--- Study material Enclosed Below ---

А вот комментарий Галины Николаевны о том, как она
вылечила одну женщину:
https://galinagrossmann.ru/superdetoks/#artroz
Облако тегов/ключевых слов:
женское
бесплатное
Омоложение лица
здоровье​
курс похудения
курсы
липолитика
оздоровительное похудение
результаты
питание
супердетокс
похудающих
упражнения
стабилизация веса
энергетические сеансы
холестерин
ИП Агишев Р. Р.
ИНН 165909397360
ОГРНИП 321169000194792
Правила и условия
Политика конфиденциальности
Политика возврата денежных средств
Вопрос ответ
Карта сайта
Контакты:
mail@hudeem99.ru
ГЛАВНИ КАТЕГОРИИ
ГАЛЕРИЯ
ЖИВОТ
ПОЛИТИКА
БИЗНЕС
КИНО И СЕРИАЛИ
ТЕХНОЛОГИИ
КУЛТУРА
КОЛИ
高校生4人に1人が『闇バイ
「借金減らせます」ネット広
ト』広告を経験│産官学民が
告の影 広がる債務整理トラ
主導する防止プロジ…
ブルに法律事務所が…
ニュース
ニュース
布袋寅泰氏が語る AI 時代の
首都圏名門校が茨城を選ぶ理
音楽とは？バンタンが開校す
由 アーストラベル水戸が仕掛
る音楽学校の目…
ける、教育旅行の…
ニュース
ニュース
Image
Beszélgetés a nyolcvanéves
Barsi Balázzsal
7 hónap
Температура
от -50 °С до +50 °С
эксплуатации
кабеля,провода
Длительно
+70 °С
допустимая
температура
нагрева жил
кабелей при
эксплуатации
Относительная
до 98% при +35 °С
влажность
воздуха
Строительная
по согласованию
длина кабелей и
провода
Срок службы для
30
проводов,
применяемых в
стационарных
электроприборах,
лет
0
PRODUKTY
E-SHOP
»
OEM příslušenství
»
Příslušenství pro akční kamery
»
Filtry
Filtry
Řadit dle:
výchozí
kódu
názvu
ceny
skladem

--- End of Enclosed Study material ---

▶ [Work instruction]:
Output exactly the lines between the one containing "Политика возврата денежных средств" and the final line above, both inclusive.

▶ [Result for this task]:
Политика возврата денежных средств
Вопрос ответ
Карта сайта
Контакты:
mail@hudeem99.ru
ГЛАВНИ КАТЕГОРИИ
ГАЛЕРИЯ
ЖИВОТ
ПОЛИТИКА
БИЗНЕС
КИНО И СЕРИАЛИ
ТЕХНОЛОГИИ
КУЛТУРА
КОЛИ
高校生4人に1人が『闇バイ
「借金減らせます」ネット広
ト』広告を経験│産官学民が
告の影 広がる債務整理トラ
主導する防止プロジ…
ブルに法律事務所が…
ニュース
ニュース
布袋寅泰氏が語る AI 時代の
首都圏名門校が茨城を選ぶ理
音楽とは？バンタンが開校す
由 アーストラベル水戸が仕掛
る音楽学校の目…
ける、教育旅行の…
ニュース
ニュース
Image
Beszélgetés a nyolcvanéves
Barsi Balázzsal
7 hónap
Температура
от -50 °С до +50 °С
эксплуатации
кабеля,провода
Длительно
+70 °С
допустимая
температура
нагрева жил
кабелей при
эксплуатации
Относительная
до 98% при +35 °С
влажность
воздуха
Строительная
по согласованию
длина кабелей и
провода
Срок службы для
30
проводов,
применяемых в
стационарных
электроприборах,
лет
0
PRODUKTY
E-SHOP
»
OEM příslušenství
»
Příslušenství pro akční kamery
»
Filtry
Filtry
Řadit dle:
výchozí
kódu
názvu
ceny
skladem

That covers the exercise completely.